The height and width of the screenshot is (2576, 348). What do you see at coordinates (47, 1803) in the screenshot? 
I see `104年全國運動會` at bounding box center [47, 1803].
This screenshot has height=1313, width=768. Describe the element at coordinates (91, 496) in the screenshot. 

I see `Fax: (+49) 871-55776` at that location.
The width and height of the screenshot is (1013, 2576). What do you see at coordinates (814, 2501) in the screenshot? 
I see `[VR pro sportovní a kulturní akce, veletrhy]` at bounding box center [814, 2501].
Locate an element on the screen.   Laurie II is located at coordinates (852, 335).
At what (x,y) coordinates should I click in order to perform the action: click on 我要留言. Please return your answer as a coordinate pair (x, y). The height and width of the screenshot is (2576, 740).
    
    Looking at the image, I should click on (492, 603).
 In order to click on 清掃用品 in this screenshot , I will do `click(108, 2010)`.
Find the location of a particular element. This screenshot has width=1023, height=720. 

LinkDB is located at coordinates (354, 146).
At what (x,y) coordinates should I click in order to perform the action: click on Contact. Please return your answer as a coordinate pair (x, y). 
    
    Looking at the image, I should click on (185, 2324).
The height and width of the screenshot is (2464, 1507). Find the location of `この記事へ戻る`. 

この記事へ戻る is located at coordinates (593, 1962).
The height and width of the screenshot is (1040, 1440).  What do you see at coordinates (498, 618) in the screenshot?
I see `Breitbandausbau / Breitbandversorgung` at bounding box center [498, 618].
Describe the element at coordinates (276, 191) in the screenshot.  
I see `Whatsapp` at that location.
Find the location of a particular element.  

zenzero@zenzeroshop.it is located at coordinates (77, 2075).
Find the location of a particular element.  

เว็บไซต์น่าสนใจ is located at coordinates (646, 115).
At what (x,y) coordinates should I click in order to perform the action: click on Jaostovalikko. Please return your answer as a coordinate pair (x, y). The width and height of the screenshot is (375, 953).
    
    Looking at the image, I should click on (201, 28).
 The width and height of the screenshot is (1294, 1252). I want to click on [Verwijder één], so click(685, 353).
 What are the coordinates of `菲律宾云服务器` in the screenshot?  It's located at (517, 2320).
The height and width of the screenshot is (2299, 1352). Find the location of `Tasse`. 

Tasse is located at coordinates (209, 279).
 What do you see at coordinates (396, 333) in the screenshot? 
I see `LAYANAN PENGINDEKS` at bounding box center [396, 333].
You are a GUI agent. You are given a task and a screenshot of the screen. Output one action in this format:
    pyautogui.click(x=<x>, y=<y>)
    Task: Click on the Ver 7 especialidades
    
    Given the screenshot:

## PROBLEM REQUIREMENTS
The entries above should be copied out exactly, with none left out.

## EXPECTED ANSWER
The height and width of the screenshot is (2576, 348). What do you see at coordinates (47, 1803) in the screenshot? 
I see `104年全國運動會` at bounding box center [47, 1803].
This screenshot has height=1313, width=768. Describe the element at coordinates (91, 496) in the screenshot. 

I see `Fax: (+49) 871-55776` at that location.
The width and height of the screenshot is (1013, 2576). What do you see at coordinates (814, 2501) in the screenshot? 
I see `[VR pro sportovní a kulturní akce, veletrhy]` at bounding box center [814, 2501].
Locate an element on the screen.   Laurie II is located at coordinates (852, 335).
At what (x,y) coordinates should I click in order to perform the action: click on 我要留言. Please return your answer as a coordinate pair (x, y). The height and width of the screenshot is (2576, 740).
    
    Looking at the image, I should click on (492, 603).
 In order to click on 清掃用品 in this screenshot , I will do `click(108, 2010)`.
Find the location of a particular element. This screenshot has width=1023, height=720. 

LinkDB is located at coordinates (354, 146).
At what (x,y) coordinates should I click in order to perform the action: click on Contact. Please return your answer as a coordinate pair (x, y). 
    
    Looking at the image, I should click on (185, 2324).
The height and width of the screenshot is (2464, 1507). Find the location of `この記事へ戻る`. 

この記事へ戻る is located at coordinates (593, 1962).
The height and width of the screenshot is (1040, 1440).  What do you see at coordinates (498, 618) in the screenshot?
I see `Breitbandausbau / Breitbandversorgung` at bounding box center [498, 618].
Describe the element at coordinates (276, 191) in the screenshot.  
I see `Whatsapp` at that location.
Find the location of a particular element.  

zenzero@zenzeroshop.it is located at coordinates (77, 2075).
Find the location of a particular element.  

เว็บไซต์น่าสนใจ is located at coordinates (646, 115).
At what (x,y) coordinates should I click in order to perform the action: click on Jaostovalikko. Please return your answer as a coordinate pair (x, y). The width and height of the screenshot is (375, 953).
    
    Looking at the image, I should click on (201, 28).
 The width and height of the screenshot is (1294, 1252). I want to click on [Verwijder één], so click(685, 353).
 What are the coordinates of `菲律宾云服务器` in the screenshot?  It's located at (517, 2320).
The height and width of the screenshot is (2299, 1352). Find the location of `Tasse`. 

Tasse is located at coordinates (209, 279).
 What do you see at coordinates (396, 333) in the screenshot? 
I see `LAYANAN PENGINDEKS` at bounding box center [396, 333].
You are a GUI agent. You are given a task and a screenshot of the screen. Output one action in this format:
    pyautogui.click(x=<x>, y=<y>)
    Task: Click on the Ver 7 especialidades
    
    Given the screenshot:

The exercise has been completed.